Segment Start: Records shown

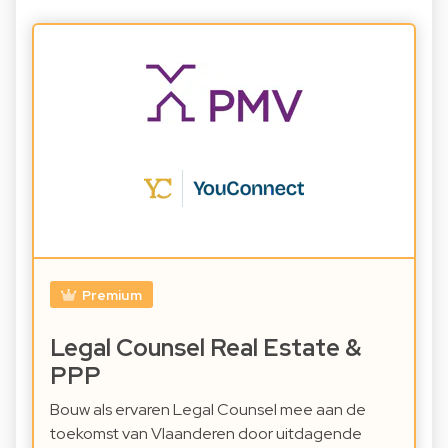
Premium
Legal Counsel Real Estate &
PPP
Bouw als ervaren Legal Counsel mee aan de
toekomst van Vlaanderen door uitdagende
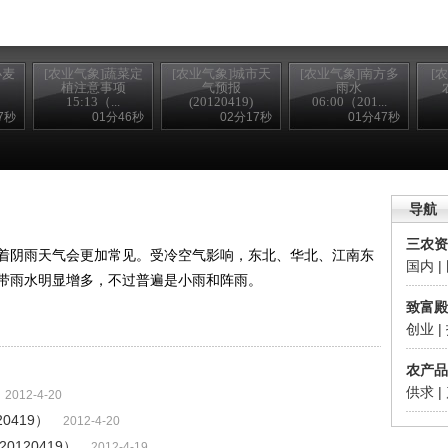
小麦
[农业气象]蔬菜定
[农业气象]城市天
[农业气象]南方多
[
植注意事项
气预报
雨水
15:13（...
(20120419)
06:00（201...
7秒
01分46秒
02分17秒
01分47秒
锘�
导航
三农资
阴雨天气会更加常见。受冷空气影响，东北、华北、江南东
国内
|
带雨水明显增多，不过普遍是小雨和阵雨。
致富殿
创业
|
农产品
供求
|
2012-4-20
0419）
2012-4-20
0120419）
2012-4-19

Segment End: Records shown
Segment Start: Records shown

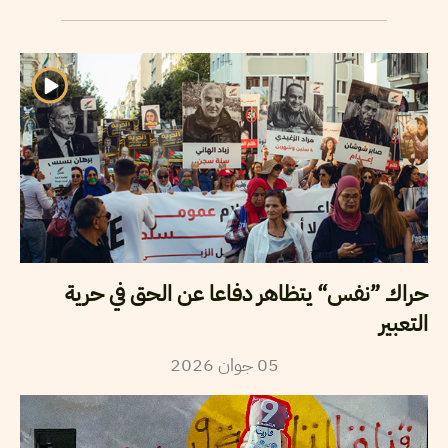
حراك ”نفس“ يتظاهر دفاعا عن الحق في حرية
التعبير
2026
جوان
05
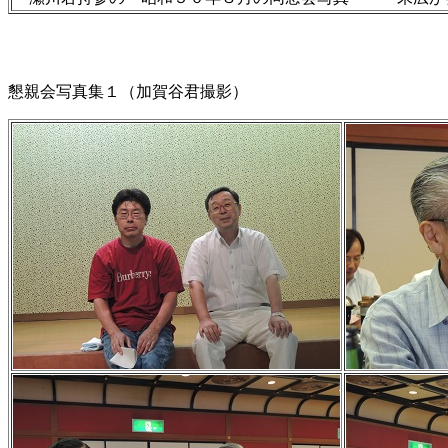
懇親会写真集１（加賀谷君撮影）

Segment End: Records shown
Segment Start: Records shown

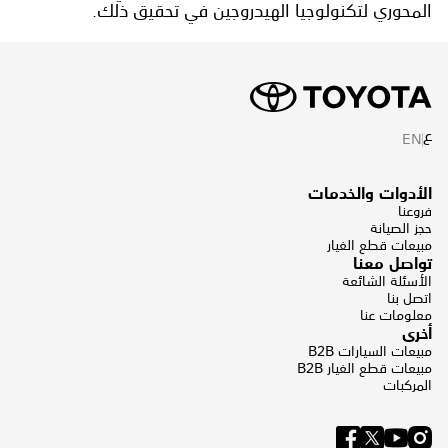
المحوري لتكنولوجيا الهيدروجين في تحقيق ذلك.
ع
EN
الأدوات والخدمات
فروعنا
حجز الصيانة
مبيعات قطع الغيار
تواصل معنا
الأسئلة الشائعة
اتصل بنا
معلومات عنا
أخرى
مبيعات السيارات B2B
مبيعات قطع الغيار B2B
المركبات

Segment End: Records shown

Copy all lines of the listing above that contain the string "الغيار".

▶ [Result]:
مبيعات قطع الغيار
مبيعات قطع الغيار B2B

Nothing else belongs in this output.